Mark Kronisch looked over the group. “I want to welcome everyone to our sukkah,” he said.
They call themselves the Sailing Chavurah, and for 15 years they’ve found camaraderie on Maryland and Virginia waterways. Most of the members are Jewish, and through events like this one — a Sukkot celebration on the water, reflecting the precariousness of nature — they express their Jewishness.
Kronisch, 69, from Potomac and one of the group’s founders, is the unofficial religious expert. He led the blessings over wine and challah.
That sits well with Paul Mermelstein. The 66-year-old Ellicott City resident said he wasn’t sure what to expect from a Jewish sailing group before he joined 11 years ago. Would it be uptight on the water?
What he found was the opposite: more hedonism than Chasidism.
“All I hear is Jimmy Buffett music and a lot of noise, and rum was being passed around, and a couple of the guys were wearing coconuts on their chest with grass skirts,” he said. “It was the best spiritual experience I ever had.
“It’s like day camp for adults,” he added. “You’re all together all the time. The actual act of sailing is a lot of fun, but then when we get together for raft-ups or on-shore events, it’s a big party.”

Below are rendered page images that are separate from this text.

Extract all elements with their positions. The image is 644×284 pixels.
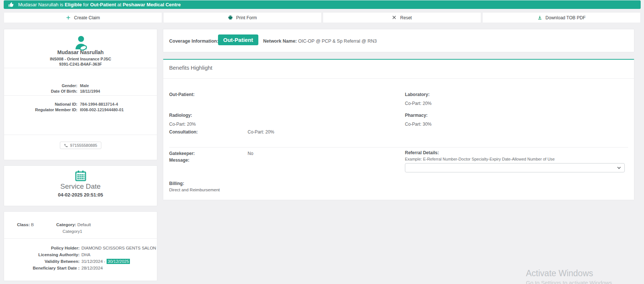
banner-facility: Peshawar Medical Centre xyxy=(123,2,181,7)
out-patient-label: Out-Patient: xyxy=(169,92,195,97)
action-toolbar: Create Claim Print Form Reset Download T… xyxy=(4,12,641,23)
dob-value: 18/11/1994 xyxy=(80,89,157,94)
coverage-information-bar: Coverage Information: Out-Patient Networ… xyxy=(163,29,634,52)
thumbs-up-icon xyxy=(8,2,14,8)
patient-demographics: Gender: Male Date Of Birth: 18/11/1994 xyxy=(4,83,157,94)
divider xyxy=(4,68,157,68)
category-sub-value: Category1 xyxy=(63,229,82,234)
phone-icon xyxy=(64,143,68,148)
patient-insurer: INS008 - Orient Insurance PJSC xyxy=(4,57,157,61)
banner-status: Eligible xyxy=(65,2,82,7)
billing-value: Direct and Reimbursement xyxy=(169,188,220,192)
activate-windows-watermark-line1: Activate Windows xyxy=(526,268,593,278)
phone-number: 971555580885 xyxy=(70,143,97,148)
activate-windows-watermark-line2: Go to Settings to activate Windows. xyxy=(526,280,614,284)
print-form-button[interactable]: Print Form xyxy=(163,12,322,23)
referral-details-select[interactable] xyxy=(405,163,625,172)
eligibility-page: Mudasar Nasrullah is Eligible for Out-Pa… xyxy=(0,0,644,284)
reset-button[interactable]: Reset xyxy=(323,12,481,23)
phone-button[interactable]: 971555580885 xyxy=(60,142,101,149)
service-date-value: 04-02-2025 20:51:05 xyxy=(4,192,157,198)
message-label: Message: xyxy=(169,158,189,163)
validity-end-highlight: 30/12/2025 xyxy=(107,259,130,264)
patient-card: Mudasar Nasrullah INS008 - Orient Insura… xyxy=(4,29,157,160)
coverage-information-label: Coverage Information: xyxy=(169,39,218,44)
policy-holder-label: Policy Holder: xyxy=(4,246,80,251)
beneficiary-start-date-label: Beneficiary Start Date : xyxy=(4,266,80,271)
patient-card-number: 9391-C241-B4AF-363F xyxy=(4,62,157,66)
gender-value: Male xyxy=(80,83,157,88)
gatekeeper-label: Gatekeeper: xyxy=(169,151,195,156)
category-label: Category: xyxy=(56,222,76,227)
licensing-authority-value: DHA xyxy=(81,252,157,257)
download-tob-pdf-button[interactable]: Download TOB PDF xyxy=(482,12,641,23)
coverage-badge: Out-Patient xyxy=(218,34,258,45)
beneficiary-start-date-value: 28/12/2024 xyxy=(81,266,157,271)
referral-details-label: Referral Details: xyxy=(405,150,439,155)
patient-identifiers: National ID: 784-1994-8813714-4 Regulato… xyxy=(4,102,157,112)
dob-label: Date Of Birth: xyxy=(4,89,77,94)
policy-card: Class: B Category: Default Category1 Pol… xyxy=(4,211,157,281)
x-icon xyxy=(392,15,397,20)
referral-select-wrap xyxy=(405,163,625,172)
banner-patient-name: Mudasar Nasrullah xyxy=(18,2,58,7)
banner-coverage: Out-Patient xyxy=(90,2,116,7)
radiology-label: Radiology: xyxy=(169,113,192,118)
network-name-row: Network Name: OIC-OP @ PCP & Sp Referral… xyxy=(263,39,377,44)
network-name-value: OIC-OP @ PCP & Sp Referral @ RN3 xyxy=(298,39,376,44)
national-id-value: 784-1994-8813714-4 xyxy=(80,102,157,107)
pharmacy-value: Co-Part: 30% xyxy=(405,122,432,127)
divider xyxy=(4,238,157,239)
laboratory-value: Co-Part: 20% xyxy=(405,101,432,106)
category-row: Category: Default xyxy=(56,222,91,227)
laboratory-label: Laboratory: xyxy=(405,92,430,97)
validity-between-label: Validity Between: xyxy=(4,259,80,264)
reset-label: Reset xyxy=(400,15,412,20)
regulator-member-id-value: I008-002-121944480-01 xyxy=(80,108,157,112)
print-form-label: Print Form xyxy=(236,15,257,20)
benefits-highlight-panel: Benefits Highlight Out-Patient: Laborato… xyxy=(163,59,634,200)
policy-details: Policy Holder: DIAMOND SCISSORS GENTS SA… xyxy=(4,246,157,271)
patient-name: Mudasar Nasrullah xyxy=(4,49,157,55)
gender-label: Gender: xyxy=(4,83,77,88)
licensing-authority-label: Licensing Authority: xyxy=(4,252,80,257)
divider xyxy=(169,147,628,148)
create-claim-label: Create Claim xyxy=(74,15,100,20)
service-date-title: Service Date xyxy=(4,182,157,191)
consultation-label: Consultation: xyxy=(169,129,198,135)
validity-between-value: 31/12/2024 - 30/12/2025 xyxy=(81,259,157,264)
class-label: Class: xyxy=(17,222,30,227)
banner-text: Mudasar Nasrullah is Eligible for Out-Pa… xyxy=(18,2,181,7)
gatekeeper-value: No xyxy=(248,151,253,156)
radiology-value: Co-Part: 20% xyxy=(169,122,196,127)
network-name-label: Network Name: xyxy=(263,39,297,44)
consultation-value: Co-Part: 20% xyxy=(248,129,274,135)
printer-icon xyxy=(228,15,233,20)
divider xyxy=(163,78,634,79)
policy-holder-value: DIAMOND SCISSORS GENTS SALON xyxy=(81,246,157,251)
create-claim-button[interactable]: Create Claim xyxy=(4,12,162,23)
pharmacy-label: Pharmacy: xyxy=(405,113,427,118)
regulator-member-id-label: Regulator Member ID: xyxy=(4,108,77,112)
billing-label: Billing: xyxy=(169,181,184,186)
national-id-label: National ID: xyxy=(4,102,77,107)
class-row: Class: B xyxy=(17,222,34,227)
divider xyxy=(4,135,157,135)
referral-example-text: Example: E-Referral Number-Doctor Specia… xyxy=(405,157,555,161)
download-icon xyxy=(537,15,542,20)
calendar-icon xyxy=(4,170,157,182)
benefits-highlight-title: Benefits Highlight xyxy=(169,65,212,71)
plus-icon xyxy=(66,15,71,20)
eligibility-banner: Mudasar Nasrullah is Eligible for Out-Pa… xyxy=(4,0,641,9)
category-value: Default xyxy=(77,222,91,227)
class-value: B xyxy=(31,222,34,227)
service-date-card: Service Date 04-02-2025 20:51:05 xyxy=(4,165,157,206)
divider xyxy=(4,95,157,96)
download-tob-pdf-label: Download TOB PDF xyxy=(546,15,586,20)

Many of the group’s 60 members live outside Maryland. “People will keep their boats down here, spend a weekend, and then go back up north,” said David Emsellem, 69, of Potomac.
Andrea Landis, 67, drove four hours from her home in Summit, N.J. for the Sukkot event on Oct. 7. One of her favorite chavurah events was a wine tasting on the water a few years ago.
“It was exciting because the weather became bad and we had to break the raft up,” she recalled. “Everybody had tasted many kinds of wine. That was a real hoot until it was time to break up the raft, and then it was too much wine.”
One of the group’s favorite destinations is the Tides Inn, a resort on a cove that lies just off the Rappahannock River in Irvington, Va. Arlene Karpas said the chavurah docks at the hotel marina and spends the day playing croquet. At night members sleep on their boats.
“We try to mix it up,” she said. “We sailed into Baltimore once and walked over to Camden Yards to the Orioles game. So we try to take our enjoyment of sailing and integrate other activities with it.”
The recent gathering was the second to last of this sailing season.
The sun was setting when the group returned to Emsellem’s vacation house for a potluck dinner. Famished, they devoured barbecue chicken, hot dogs and potato salad. Kronisch led Havdalah.
As the group mingled over coffee and dessert, Silver Spring resident Allen Wright, 87, and his daughter, Bev, who lives in Edgewater, remembered their first sail with the chavurah.
“My dad was musing about where to go on a cruise, and he says, ‘I’d really like to go to Queenstown,’ she said, referring to a town on the Eastern Shore where the Chester River empties into the Chesapeake.
The chavurah just happened to be sailing to there. That weekend was also Allen Wright’s father’s yahrzeit.
“Most of the people he didn’t know,” Bev Wright, 65, said, “They conducted a small service as they usually do Saturday night. We said, ‘Wow, look at these people.’ They did a yahrzeit service for somebody they don’t even know, and this is part of their regular routine.”
It’s just what sailors do, group members say. On the water there are no plumbers or electricians. A breakdown on the water means you either need to fix the problem or hope you can make it to port.
Then again, having some many Jews can be an advantage if you’re seeking advice in making repairs, said Fern Silverman, 61, of Philadelphia.
“If you have 20 Jews you have 30 opinions.”